In its 2018 mock draft, which was updated Tuesday, DraftExpress.com rates Brown as the No. 15 player. That’s two spots behind guard Lonnie Walker, Miami’s top incoming recruit, who is currently in high school but could leave after one season at UM. If DraftExpress’ faraway projections came true, Brown and Walker would become the highest-drafted Hurricanes since Hall of Famer Rick Barry (second overall in 1966). UM’s most recent first-rounder, Shane Larkin, went 18th in 2014.
Though Miami will lose heart-and-soul seniors Davon Reed and Kamari Murphy, the 2017-18 Hurricanes should be even better with the development of Brown, freshman forward Dewan Huell (a former McDonald’s All-American) and several other young players, plus a Walker-led recruiting class considered UM’s best ever. Brown could be the go-to player on a team expected to make major noise.
If Brown wants to, he can test the water. Last year, the NBA instituted a rule that allows underclassmen to declare for the draft and retain their NCAA eligibility by withdrawing before the draft. They can do so in multiple seasons, and can participate in the league’s scouting combine and work out for NBA teams.

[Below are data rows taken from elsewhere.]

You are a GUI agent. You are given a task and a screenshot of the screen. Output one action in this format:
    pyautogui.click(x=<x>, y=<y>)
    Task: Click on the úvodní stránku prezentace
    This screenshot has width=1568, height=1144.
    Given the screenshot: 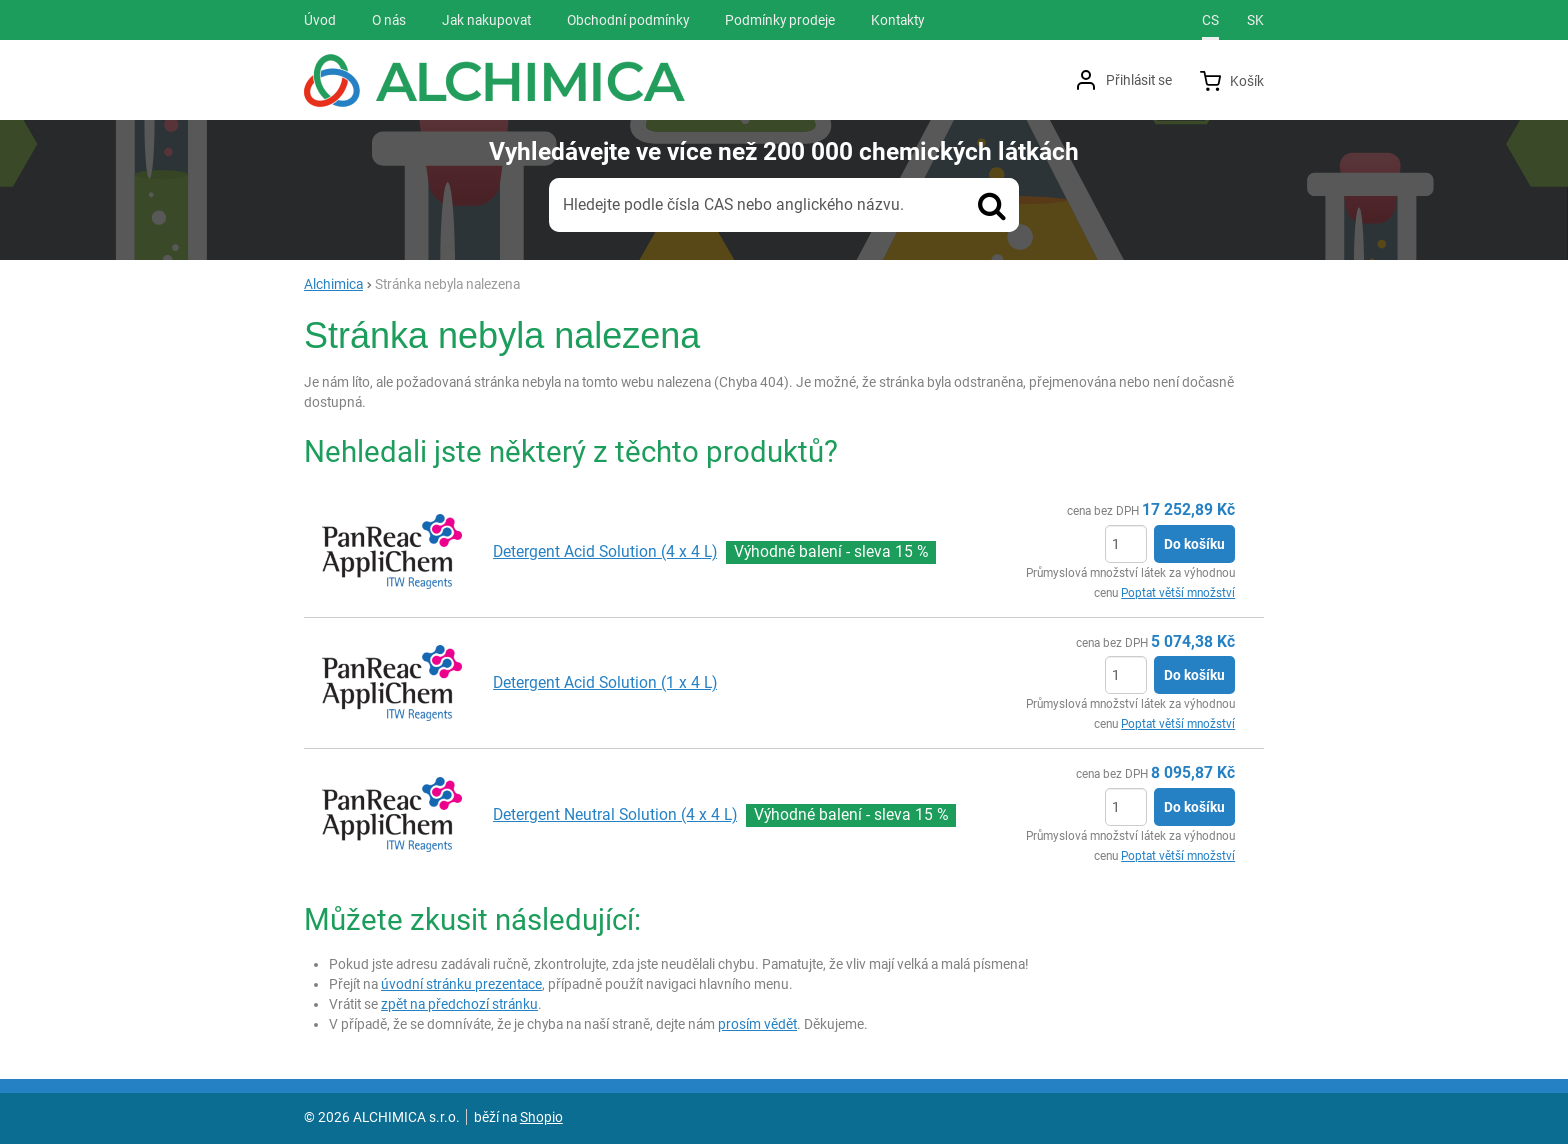 What is the action you would take?
    pyautogui.click(x=461, y=984)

That doesn’t interest him now, though, not with a trip to Tulsa, Oklahoma and a tough Midwest Region ahead.
“Right now we’re just focusing on defense in practice,” Brown said. “When we have fun on the court, that’s when we play our best basketball. That’s another thing we need focus on in this run.
“We all think we need to share the ball more. Our defense is great … It’s defense to offense. We get out in transition, we get turnovers and easy points in transition. … When we defend, we win.”
He’s weathered a few dramatic games so far in his brief college career, but he hadn’t been through a Selection Sunday as a Hurricane. As he waited for his team’s matchup to flash across the big-screen TV at the on-campus party, he admitted, he was jittery.
“I don’t know why,” he said. “I knew we were in the tournament, but I was nervous for some reason.”
Those nerves won’t be around for long. Brown will stay a while.